As part of its new ‘Distributed Lethality’ surface warfare doctrine, the USN in 2015 revealed plans to additionally employ the SM-6 in an offensive anti-surface warfare role.
Then US Secretary of Defence Ash Carter disclosed in February 2016 that the missile’s range in the ASuW role had been increased from 250 to 370 km. Together with its Mach 3.5 speed, this represents a major advance in range and velocity, although not in warhead size, on the RAN’s in-service RGM-84 Harpoon anti-ship/anti-surface missile.
The SM-6’s new surface-to-surface mode, reportedly enabled by a software modification without any hardware changes being necessary, was successfully demonstrated against an ex-USN FFG-7 frigate in March 2016.
Nine months’ later, two ship-launched SM-6s intercepted and destroyed a medium-range ballistic missile, suggesting that their targeting capability and high-explosive warheads could also be successfully employed against the Dong-Feng 21D.
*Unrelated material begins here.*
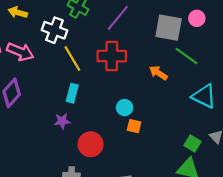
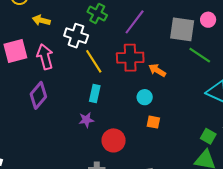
pink arrow: (20, 52) -> (45, 57), turned -125
orange arrow: (158, 73) -> (157, 70), moved
cyan circle: (125, 108) -> (145, 97), moved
In combatting anti-ship ballistic missiles (ASBMs) such as the DF-21D and the longer-range (3,000-4,000 km) DF-26, it’s worth remembering that active defences are just one part of an equation that also focuses on severing or disrupting the many links in the ASBM ‘kill chain’.
Since only one of the RAN’s three AWDs may be available for operations at any one time due to maintenance, the multi-role flexibility offered by SM-6 would maximise the capabilities available from that ship’s 48-cell Mark 41 Vertical Launch System (VLS). The VLS cannot be reloaded at sea.
Each VLS cell can hold an individual SM-6, but a number of cells would need to be retained for the quadpacked Evolved SeaSparrow Missiles (ESSMs) that provide the AWD’s close-in protection against aircraft and anti-ship missiles.
Using an SM-6 against an enemy surface vessel would, however, mean one less that could be used for the AWD’s primary task of air defence. And using an SM-6 against an aircraft would mean one less that could be used to intercept a ballistic missile – although a BMD tasking could take place distant from hostile air activity.
There is, however, no known technical impediment relating to their CEAFAR2 radar and strike-length 48-cell VLS as to why the nine Future Frigates to be built under Project Sea 5000 could not also deploy SM-6 to bolster the fleet’s BMD resources.
This article first appeared in the July 2017 edition of ADM.